Clinton's victory depended on some intangibles. Time heals wounds--perhaps not Hillary's inner ones but those nursed by some voters against her for the mess she was part of in Washington. Other voters may have believed she shouldn't be made to suffer--or that she suffered enough--for her husband's sins. New Yorkers want someone bigger than life, and Little Ricky was no match for a vanity candidate like Hillary.

Clinton may finally have what she wished for, however lonely it may look with a husband building his library in Little Rock, a daughter in California, a frequently empty house in Chappaqua, makeshift digs in Washington and Manhattan and a job at the Capitol.

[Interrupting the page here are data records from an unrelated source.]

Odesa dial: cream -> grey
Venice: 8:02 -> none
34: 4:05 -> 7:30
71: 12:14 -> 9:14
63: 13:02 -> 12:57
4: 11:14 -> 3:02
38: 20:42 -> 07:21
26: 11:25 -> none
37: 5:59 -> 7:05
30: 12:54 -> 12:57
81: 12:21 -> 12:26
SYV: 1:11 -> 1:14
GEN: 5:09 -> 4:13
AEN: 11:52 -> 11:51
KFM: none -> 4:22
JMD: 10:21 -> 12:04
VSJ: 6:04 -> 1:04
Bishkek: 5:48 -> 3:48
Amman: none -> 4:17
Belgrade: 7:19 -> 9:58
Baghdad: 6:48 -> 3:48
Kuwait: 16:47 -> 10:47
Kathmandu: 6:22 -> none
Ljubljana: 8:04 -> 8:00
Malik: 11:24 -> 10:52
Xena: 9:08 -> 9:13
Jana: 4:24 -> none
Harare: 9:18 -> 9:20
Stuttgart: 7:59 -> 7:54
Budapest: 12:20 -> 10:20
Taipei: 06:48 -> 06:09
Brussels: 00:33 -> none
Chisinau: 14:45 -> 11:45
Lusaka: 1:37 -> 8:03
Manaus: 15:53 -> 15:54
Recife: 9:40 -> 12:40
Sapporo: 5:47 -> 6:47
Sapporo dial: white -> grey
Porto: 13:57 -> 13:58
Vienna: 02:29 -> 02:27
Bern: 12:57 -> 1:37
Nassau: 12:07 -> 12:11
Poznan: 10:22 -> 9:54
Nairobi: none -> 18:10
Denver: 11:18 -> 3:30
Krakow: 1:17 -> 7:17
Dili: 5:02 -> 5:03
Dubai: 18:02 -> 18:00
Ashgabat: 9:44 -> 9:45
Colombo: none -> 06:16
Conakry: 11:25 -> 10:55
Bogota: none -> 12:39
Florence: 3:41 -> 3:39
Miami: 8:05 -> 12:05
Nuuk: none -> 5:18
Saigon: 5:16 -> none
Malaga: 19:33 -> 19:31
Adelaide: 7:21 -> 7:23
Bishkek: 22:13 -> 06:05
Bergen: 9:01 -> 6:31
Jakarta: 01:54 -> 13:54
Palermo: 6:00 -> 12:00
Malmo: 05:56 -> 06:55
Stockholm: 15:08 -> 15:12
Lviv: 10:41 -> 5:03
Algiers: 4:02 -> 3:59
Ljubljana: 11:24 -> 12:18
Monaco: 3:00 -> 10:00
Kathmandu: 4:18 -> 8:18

New York has provided the stage for the diva to triumph over the evil forces arrayed against her. And, instead of expiring in Act III, she has hit high C. But Washington calls for deference to one's esteemed colleagues, even from its prima donnas, if you're to bring home the bacon. When Hillary offered that she hoped to form "bipartisan coalitions," Republican majority leader Trent Lott snapped, "I'll tell you one thing: when this Hillary gets to the Senate--if she does, maybe lightning will strike and she won't--she will be one of 100, and we won't let her forget it." Shades of Lazio, Ken Starr, the G.O.P. impeachment posse?

She couldn't ask for more. If it weren't for men, including her husband, making a martyr of her, would we be calling her Senator?